__Activity__: From the records below, copy every line that contains the word "building".

Saved entries:
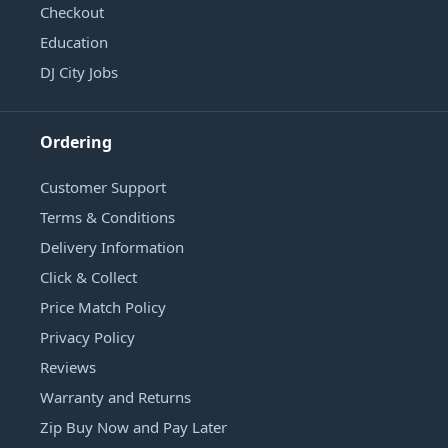
Checkout
Education
DJ City Jobs
Ordering
Customer Support
Terms & Conditions
Delivery Information
Click & Collect
Price Match Policy
Privacy Policy
Reviews
Warranty and Returns
Zip Buy Now and Pay Later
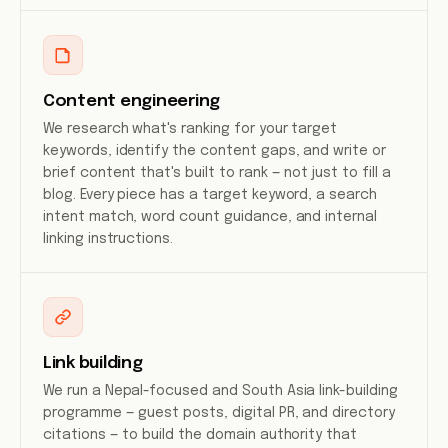
Content engineering
We research what's ranking for your target
keywords, identify the content gaps, and write or
brief content that's built to rank — not just to fill a
blog. Every piece has a target keyword, a search
intent match, word count guidance, and internal
linking instructions.
Link building
We run a Nepal-focused and South Asia link-building
programme — guest posts, digital PR, and directory
citations — to build the domain authority that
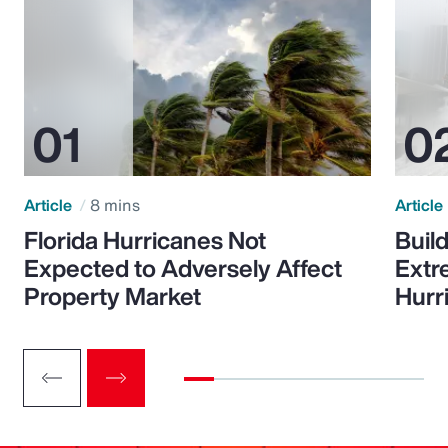
Article
8 mins
Article
Florida Hurricanes Not
Build
Expected to Adversely Affect
Extr
Property Market
Hurr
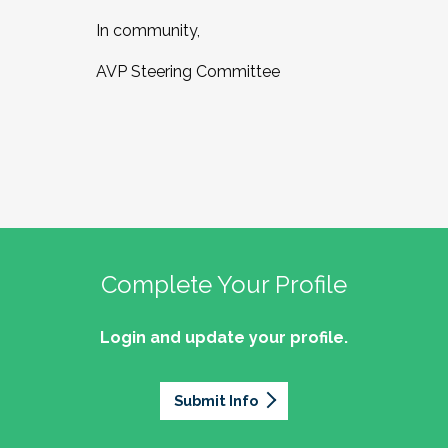
In community,
AVP Steering Committee
Complete Your Profile
Login and update your profile.
Submit Info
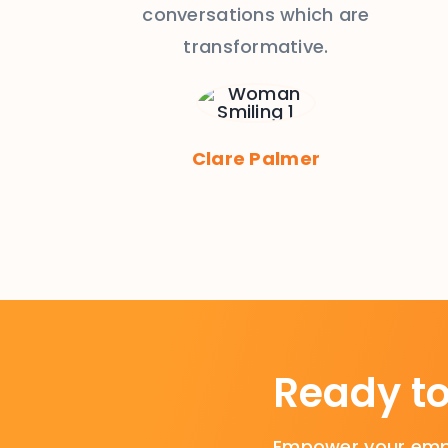
conversations which are
transformative.
Clare Palmer
Ready t
Empower your empl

__Expected answer__:
Link building
We run a Nepal-focused and South Asia link-building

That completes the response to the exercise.